Task details: Exact copy without images: repeat every entry as written.

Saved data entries

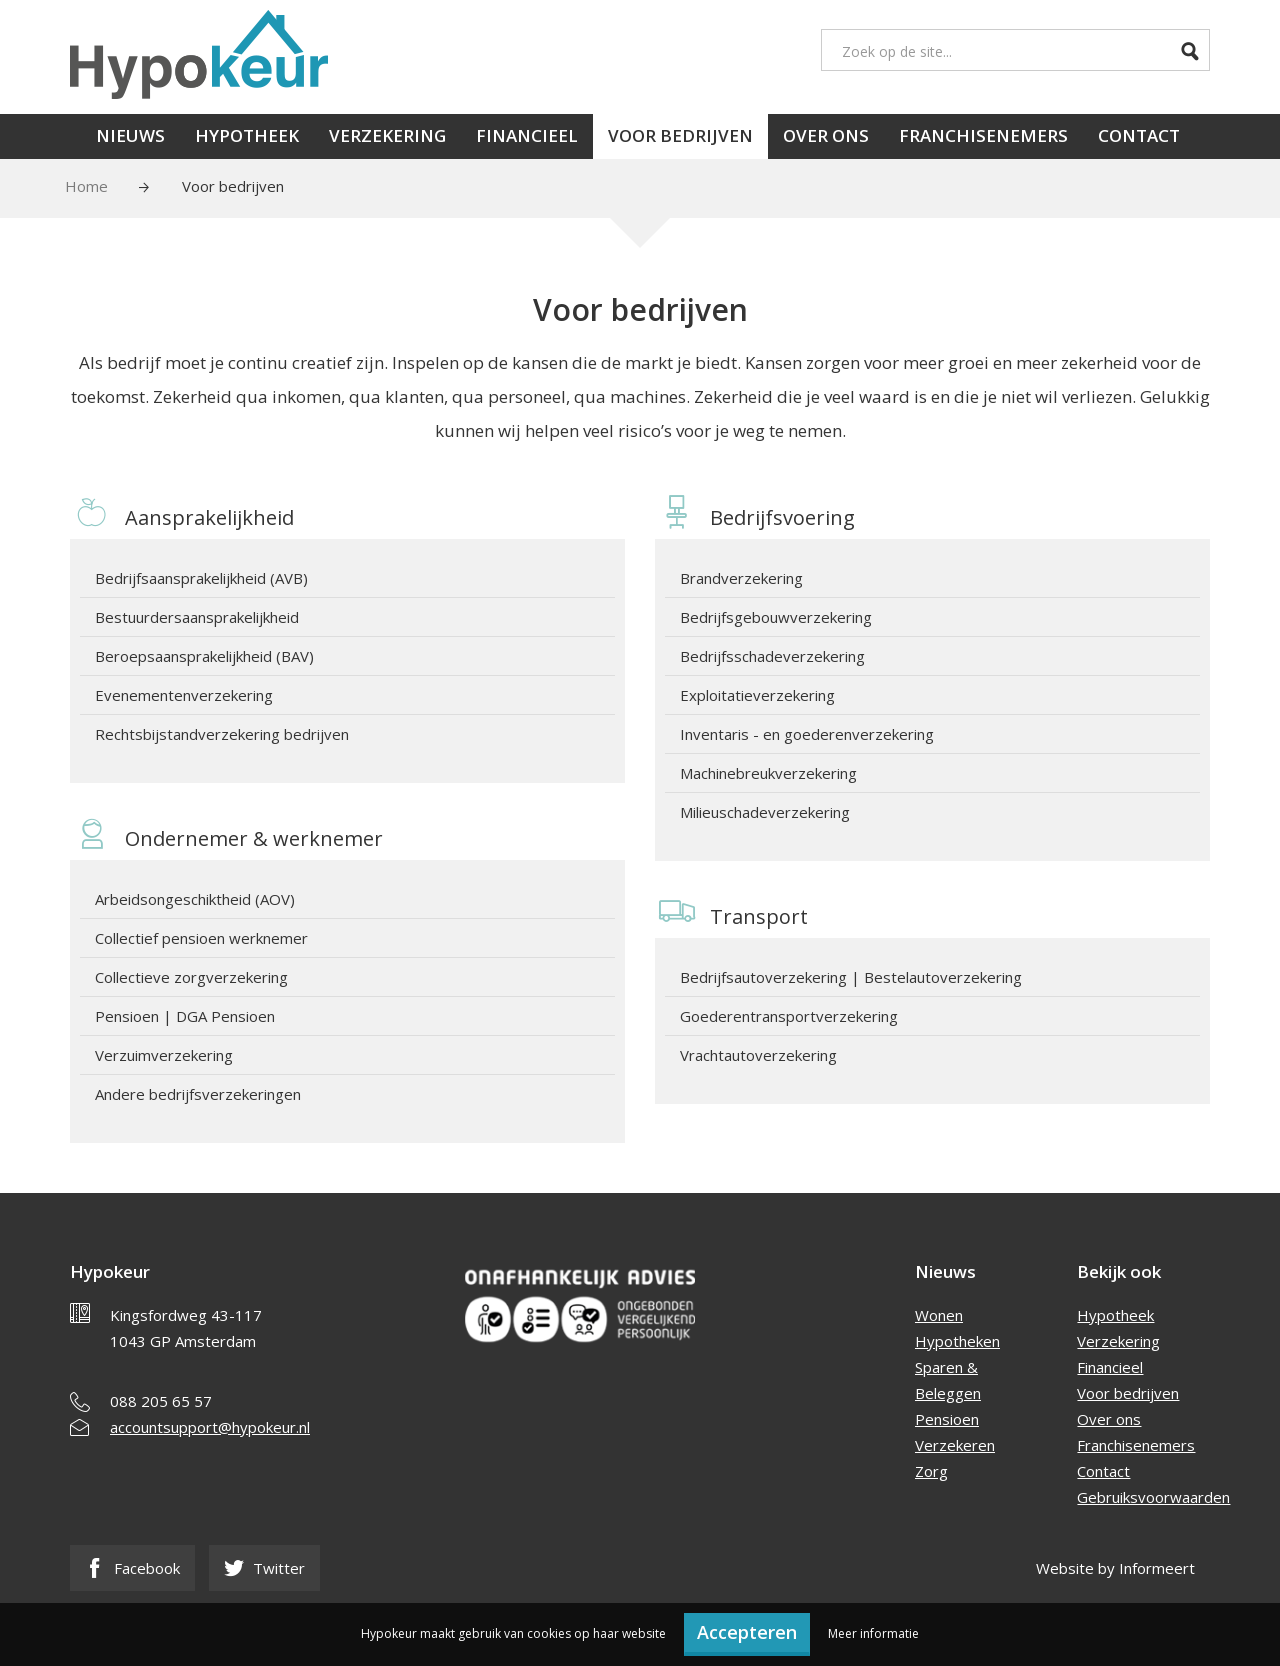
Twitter (264, 1568)
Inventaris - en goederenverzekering (807, 734)
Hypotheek (247, 135)
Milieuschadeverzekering (765, 812)
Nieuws (130, 135)
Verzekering (387, 135)
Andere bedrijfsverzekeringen (198, 1094)
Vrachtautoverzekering (758, 1055)
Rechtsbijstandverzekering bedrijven (222, 734)
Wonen (939, 1315)
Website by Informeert (1115, 1568)
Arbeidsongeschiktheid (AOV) (195, 899)
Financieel (527, 135)
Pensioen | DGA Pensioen (185, 1016)
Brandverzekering (741, 578)
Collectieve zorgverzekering (191, 977)
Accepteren (747, 1632)
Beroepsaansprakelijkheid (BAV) (204, 656)
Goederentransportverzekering (789, 1016)
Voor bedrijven (680, 135)
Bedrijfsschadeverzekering (772, 656)
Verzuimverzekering (164, 1055)
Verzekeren (955, 1445)
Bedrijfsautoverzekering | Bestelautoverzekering (851, 977)
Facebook (132, 1568)
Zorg (931, 1471)
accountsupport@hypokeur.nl (210, 1427)
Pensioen (947, 1419)
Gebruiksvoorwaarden (1153, 1497)
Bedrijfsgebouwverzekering (776, 617)
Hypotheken (957, 1341)
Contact (1139, 135)
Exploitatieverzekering (757, 695)
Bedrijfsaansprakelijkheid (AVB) (201, 578)
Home (86, 186)
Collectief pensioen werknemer (201, 938)
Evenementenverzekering (184, 695)
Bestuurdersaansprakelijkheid (197, 617)
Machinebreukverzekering (768, 773)
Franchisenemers (983, 135)
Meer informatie (873, 1633)
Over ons (826, 135)
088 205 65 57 (161, 1401)
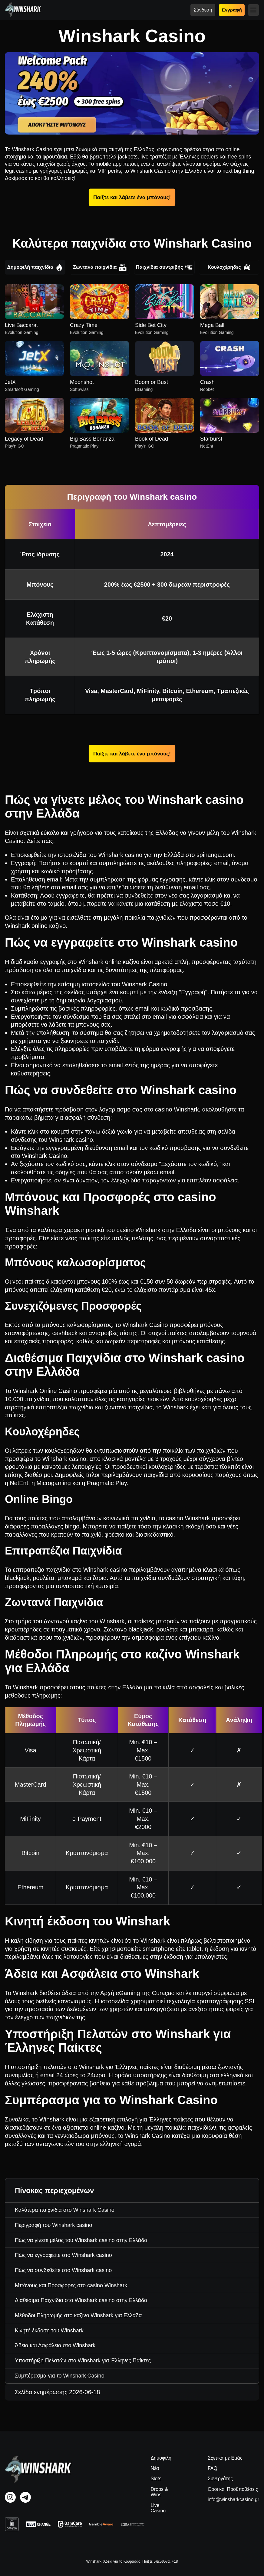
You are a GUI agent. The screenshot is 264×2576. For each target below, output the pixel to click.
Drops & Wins (159, 2492)
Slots (155, 2478)
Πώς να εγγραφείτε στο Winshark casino (63, 2255)
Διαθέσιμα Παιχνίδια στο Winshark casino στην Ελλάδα (81, 2300)
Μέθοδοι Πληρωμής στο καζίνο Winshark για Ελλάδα (78, 2315)
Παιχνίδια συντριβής (164, 267)
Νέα (154, 2468)
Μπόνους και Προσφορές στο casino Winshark (71, 2285)
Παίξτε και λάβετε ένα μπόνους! (132, 197)
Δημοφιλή (160, 2458)
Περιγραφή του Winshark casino (53, 2225)
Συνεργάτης (220, 2478)
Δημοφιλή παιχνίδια (35, 267)
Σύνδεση (202, 9)
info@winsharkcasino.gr (233, 2499)
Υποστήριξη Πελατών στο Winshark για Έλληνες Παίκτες (83, 2361)
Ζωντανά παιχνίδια (100, 267)
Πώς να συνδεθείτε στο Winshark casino (63, 2270)
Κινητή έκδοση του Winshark (49, 2331)
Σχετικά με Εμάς (225, 2458)
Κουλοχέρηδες (229, 267)
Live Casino (158, 2508)
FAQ (212, 2468)
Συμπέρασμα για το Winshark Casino (59, 2376)
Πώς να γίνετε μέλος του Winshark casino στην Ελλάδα (81, 2240)
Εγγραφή (231, 9)
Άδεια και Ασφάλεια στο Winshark (55, 2345)
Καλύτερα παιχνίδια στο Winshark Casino (64, 2210)
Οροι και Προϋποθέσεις (233, 2489)
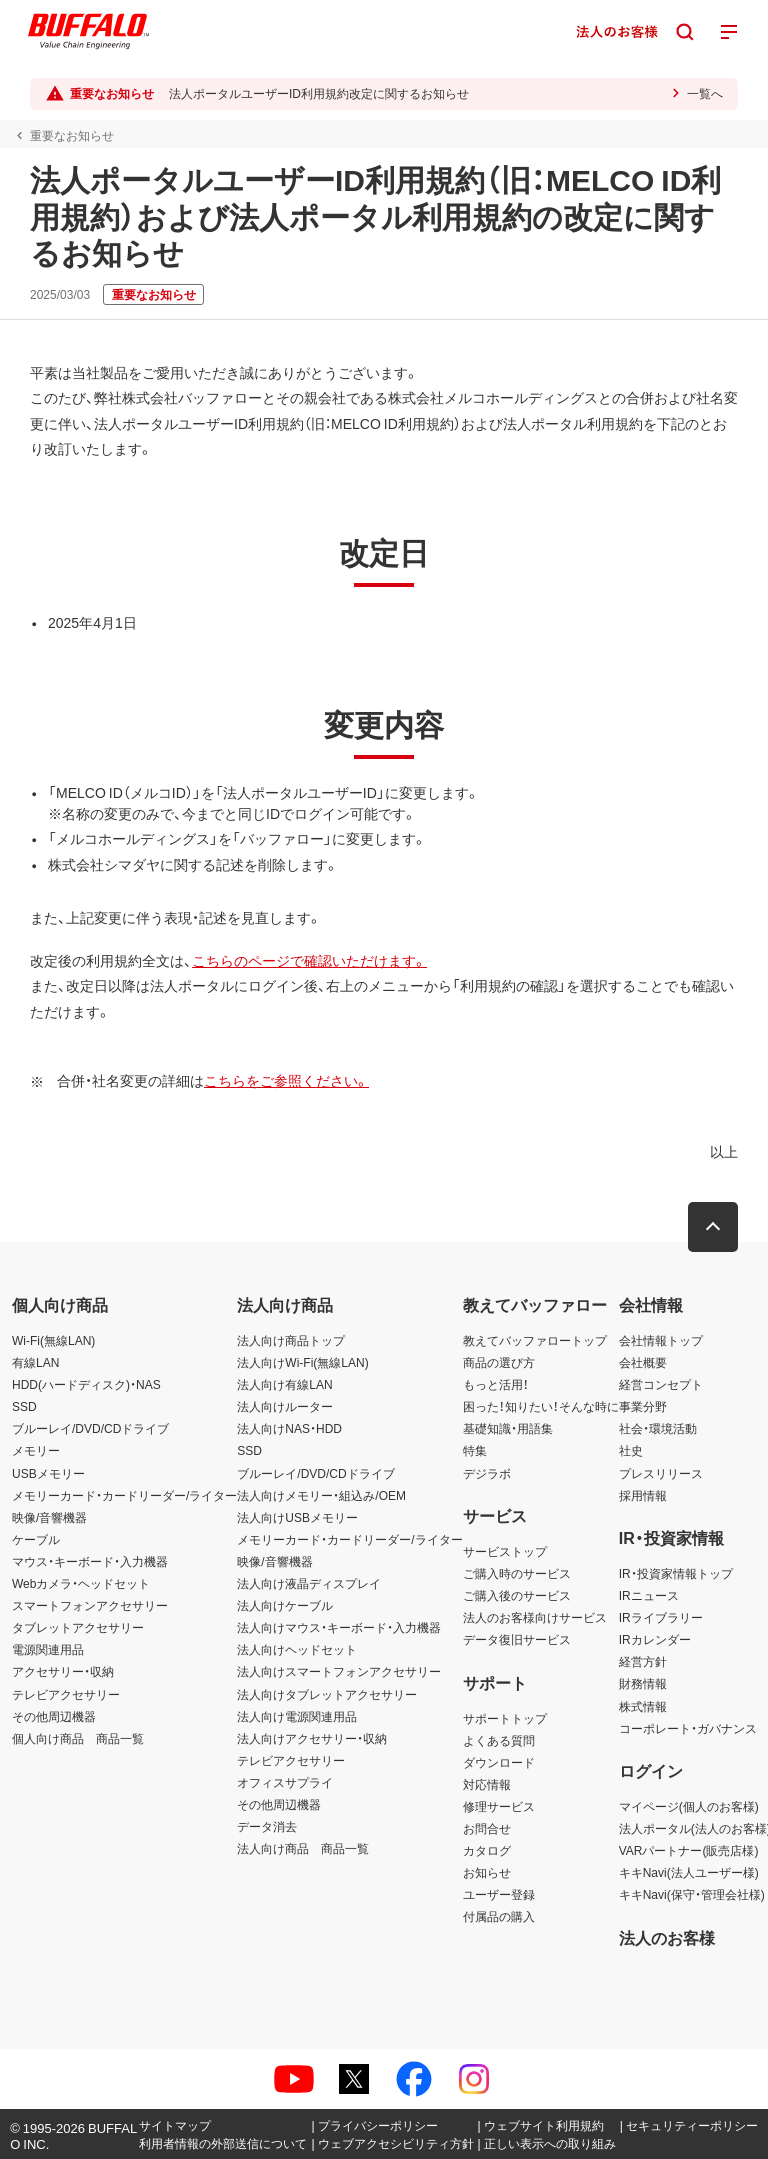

Task output:
Twitter (264, 1568)
Inventaris - en goederenverzekering (807, 734)
Hypotheek (247, 135)
Milieuschadeverzekering (765, 812)
Nieuws (130, 135)
Verzekering (387, 135)
Andere bedrijfsverzekeringen (198, 1094)
Vrachtautoverzekering (758, 1055)
Rechtsbijstandverzekering bedrijven (222, 734)
Wonen (939, 1315)
Website by Informeert (1115, 1568)
Arbeidsongeschiktheid (AOV) (195, 899)
Financieel (527, 135)
Pensioen | DGA Pensioen (185, 1016)
Brandverzekering (741, 578)
Collectieve zorgverzekering (191, 977)
Accepteren (747, 1632)
Beroepsaansprakelijkheid (BAV) (204, 656)
Goederentransportverzekering (789, 1016)
Voor bedrijven (680, 135)
Bedrijfsschadeverzekering (772, 656)
Verzuimverzekering (164, 1055)
Verzekeren (955, 1445)
Bedrijfsautoverzekering | Bestelautoverzekering (851, 977)
Facebook (132, 1568)
Zorg (931, 1471)
accountsupport@hypokeur.nl (210, 1427)
Pensioen (947, 1419)
Gebruiksvoorwaarden (1153, 1497)
Bedrijfsgebouwverzekering (776, 617)
Hypotheken (957, 1341)
Contact (1139, 135)
Exploitatieverzekering (757, 695)
Bedrijfsaansprakelijkheid (AVB) (201, 578)
Home (86, 186)
Collectief pensioen werknemer (201, 938)
Evenementenverzekering (184, 695)
Bestuurdersaansprakelijkheid (197, 617)
Machinebreukverzekering (768, 773)
Franchisenemers (983, 135)
Meer informatie (873, 1633)
Over ons (826, 135)
088 205 65 57 (161, 1401)
You are a GUI agent. The screenshot is 264×2576. For each target below, output the pixel to click.
Drops & Wins (159, 2492)
Slots (155, 2478)
Πώς να εγγραφείτε στο Winshark casino (63, 2255)
Διαθέσιμα Παιχνίδια στο Winshark casino στην Ελλάδα (81, 2300)
Μέθοδοι Πληρωμής στο καζίνο Winshark για Ελλάδα (78, 2315)
Παιχνίδια συντριβής (164, 267)
Νέα (154, 2468)
Μπόνους και Προσφορές στο casino Winshark (71, 2285)
Παίξτε και λάβετε ένα μπόνους! (132, 197)
Δημοφιλή (160, 2458)
Περιγραφή του Winshark casino (53, 2225)
Συνεργάτης (220, 2478)
Δημοφιλή παιχνίδια (35, 267)
Σύνδεση (202, 9)
info@winsharkcasino.gr (233, 2499)
Υποστήριξη Πελατών στο Winshark για Έλληνες Παίκτες (83, 2361)
Ζωντανά παιχνίδια (100, 267)
Πώς να συνδεθείτε στο Winshark casino (63, 2270)
Κινητή έκδοση του Winshark (49, 2331)
Σχετικά με Εμάς (225, 2458)
Κουλοχέρηδες (229, 267)
Live Casino (158, 2508)
FAQ (212, 2468)
Συμπέρασμα για το Winshark Casino (59, 2376)
Πώς να γίνετε μέλος του Winshark casino στην Ελλάδα (81, 2240)
Εγγραφή (231, 9)
Άδεια και Ασφάλεια στο Winshark (55, 2345)
Καλύτερα παιχνίδια στο Winshark Casino (64, 2210)
Οροι και Προϋποθέσεις (233, 2489)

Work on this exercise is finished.